Robert Rossato was employed by WorkPac, a labour-hire company pursuant to a series of six contracts, or “assignments” between 28 July 2014 and 9 April 2018, when he retired. During that time, WorkPac provided his services to Glencore at one or other of the Collinsville and Newlands mines. Each contract was entitled “Notice of Offer of Casual Employment – Flat Rate” except for the third contract, which was entitled “Notice of Offer of Casual Employment”. At all relevant times, WorkPac treated Mr Rossato as a casual employee.

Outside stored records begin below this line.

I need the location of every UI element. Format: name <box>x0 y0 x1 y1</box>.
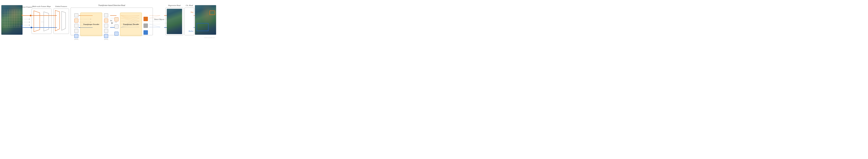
svg-marker-64 <box>44 12 49 31</box>
embed-features-label: Embed Features <box>56 5 67 7</box>
encoder-box: Transformer Encoder <box>80 12 102 36</box>
query-box-3 <box>74 24 78 28</box>
sel-box-orange <box>115 17 119 21</box>
embed-dashed-box <box>54 8 69 34</box>
decoder-output-boxes <box>144 17 148 35</box>
dec-out-gray <box>144 24 148 28</box>
detect-objects-label: Detect Objects <box>154 18 164 21</box>
detect-objects-region: Detect Objects <box>153 5 165 35</box>
query-boxes <box>74 14 78 40</box>
transformer-dashed-box: Transformer Encoder Sel. <box>70 7 153 35</box>
feature-pyramid-svg: … <box>33 10 53 33</box>
decoder-label: Transformer Decoder <box>123 23 139 26</box>
encoder-label: Transformer Encoder <box>83 23 99 26</box>
satellite-image-content-left <box>1 5 23 35</box>
multi-scale-dashed-box: … <box>32 8 52 34</box>
sel-arrow <box>112 22 113 24</box>
bounding-box-ship <box>210 10 215 15</box>
enc-out-4 <box>104 29 108 33</box>
watermark: ©2023 example.com <box>204 37 215 38</box>
cls-head-label: Cls. Head <box>186 4 193 6</box>
dec-out-orange <box>144 17 148 21</box>
regression-sat-image <box>167 9 182 34</box>
selected-boxes <box>115 14 119 36</box>
query-box-4 <box>74 29 78 33</box>
regression-dashed-box <box>165 7 183 35</box>
transformer-label: Transformer-based Detection Head <box>98 4 125 6</box>
dec-out-blue <box>144 30 148 35</box>
satellite-image-left <box>1 5 23 35</box>
diagram-container: Extract Features Multi-scale Feature Map… <box>1 1 216 39</box>
cls-head-section: Cls. Head Ship Harbor <box>184 4 195 36</box>
regression-head-section: Regression Head <box>165 4 184 36</box>
embed-pyramid-svg <box>55 9 69 32</box>
sel-box-gray <box>115 25 119 28</box>
harbor-label: Harbor <box>189 30 193 32</box>
svg-marker-62 <box>34 11 40 32</box>
query-box-6 <box>74 39 78 40</box>
enc-out-orange <box>104 19 108 23</box>
decoder-box: Transformer Decoder <box>120 12 142 36</box>
encoder-output-boxes <box>104 14 108 40</box>
cls-dashed-box: Ship Harbor <box>184 7 194 35</box>
sel-label: Sel. <box>110 20 113 22</box>
satellite-image-right <box>195 5 216 35</box>
extract-features-region: Extract Features <box>23 5 31 35</box>
query-box-orange <box>74 19 78 23</box>
ship-label: Ship <box>191 11 193 13</box>
satellite-image-content-right <box>195 5 216 35</box>
enc-out-3 <box>104 24 108 28</box>
multi-scale-label: Multi-scale Feature Maps <box>32 5 51 7</box>
query-box-blue <box>74 34 78 38</box>
svg-marker-65 <box>55 10 60 31</box>
enc-out-1 <box>104 14 108 17</box>
svg-text:…: … <box>41 20 43 23</box>
transformer-section: Transformer-based Detection Head Transfo… <box>70 4 153 36</box>
bounding-box-harbor <box>196 23 209 31</box>
svg-marker-66 <box>62 11 66 30</box>
embed-features-section: Embed Features <box>53 5 70 35</box>
multi-scale-section: Multi-scale Feature Maps … <box>31 5 53 35</box>
regression-head-label: Regression Head <box>168 4 181 6</box>
query-box-1 <box>74 14 78 17</box>
sel-box-blue <box>115 32 119 36</box>
enc-out-6 <box>104 39 108 40</box>
enc-out-blue <box>104 34 108 38</box>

On 2 October 2018, in reliance on the decision in WorkPac Pty Ltd v Skene  FCAFC 131, Mr Rossato wrote to WorkPac claiming that he had not worked for it as a casual employee, and claiming that he was entitled to be paid for untaken annual leave, public holidays, and periods of personal leave and compassionate leave taken by him during his employment. These entitlements were said to be due under the Act and the WorkPac Pty Ltd Mining (Coal) Industry Enterprise Agreement 2012 (“the Enterprise Agreement”), which governed Mr Rossato’s employment.
WorkPac denied Mr Rossato’s claims, and promptly filed an originating application in the Federal Court of Australia seeking declarations that throughout his employment Mr Rossato had been a casual employee for the purposes of the Fair Work Act and the Enterprise Agreement.